Out-of-plane QCD radiation in hadronic Z0 production

TL;DR

This work develops a comprehensive QCD framework for the cumulative out-of-event-plane momentum $K_{\rm out}$ in hadronic Z0 production with an associated hard jet. It performs all-order resummation to next-to-leading accuracy, factorizes incoming-state evolution from the radiation factor, and incorporates leading non-perturbative corrections via a dispersive approach and the Milan factor. The methodology yields a perturbative distribution, its fixed-order matched extension, and a leading NP shift, with numerical illustrations for Tevatron kinematics and explicit discussion of beam-remnant underlying-event effects. The analysis provides a structured template to study radiation in hard hadron-hadron collisions and can be extended to other processes, offering a baseline to test standard QCD against potential non-hard contributions.

Abstract

We present the QCD analysis of the cumulative out-of-event-plane momentum distribution in the process proton-antiproton into Z0 and a hard jet (event plane defined by the proton, antiproton and Z0 momenta).

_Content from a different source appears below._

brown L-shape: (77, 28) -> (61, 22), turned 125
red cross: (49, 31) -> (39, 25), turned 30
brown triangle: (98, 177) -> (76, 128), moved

Particular attention is placed on the near-to-planar events for which we derive the all-order resummed result to next-to-leading accuracy. We consider also the leading power correction originating from the fact that, even in hard processes, the resummed QCD coupling runs into the infrared region. We aim at the same level of accuracy which, in e+e- annihilation, seems to be sufficient for making predictions. Contributions from a ``soft underlying event'' due to beam remnant interactions are discussed. Experimental data (not yet available) are needed to cast light on the predictive level of standard QCD analysis in hard hadron-hadron collisions. We plot examples of the predicted distribution at Tevatron energies. The techniques here developed can be extended to other hard hadron-hadron and hadron-lepton processes.